■ **Information shown**:

:::

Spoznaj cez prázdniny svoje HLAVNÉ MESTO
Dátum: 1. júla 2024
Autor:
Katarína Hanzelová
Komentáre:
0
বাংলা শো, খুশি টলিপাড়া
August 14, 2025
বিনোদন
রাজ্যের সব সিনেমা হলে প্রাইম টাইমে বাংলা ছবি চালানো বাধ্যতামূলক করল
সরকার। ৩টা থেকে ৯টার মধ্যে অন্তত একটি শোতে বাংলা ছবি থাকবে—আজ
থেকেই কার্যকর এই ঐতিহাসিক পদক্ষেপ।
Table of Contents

:::

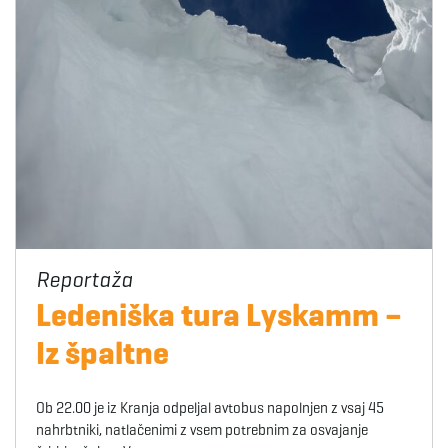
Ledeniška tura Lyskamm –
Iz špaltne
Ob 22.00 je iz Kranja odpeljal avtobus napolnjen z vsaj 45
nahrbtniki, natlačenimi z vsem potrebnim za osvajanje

:::

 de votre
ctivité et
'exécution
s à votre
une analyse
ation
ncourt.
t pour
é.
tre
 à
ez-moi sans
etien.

:::

■ **Activity**: Of the lines above, retype only those from the line containing "Ledeniška tura Lyskamm –" through the line containing "nahrbtniki, natlačenimi z", including both, exactly.

■ **Response**:
Ledeniška tura Lyskamm –
Iz špaltne
Ob 22.00 je iz Kranja odpeljal avtobus napolnjen z vsaj 45
nahrbtniki, natlačenimi z vsem potrebnim za osvajanje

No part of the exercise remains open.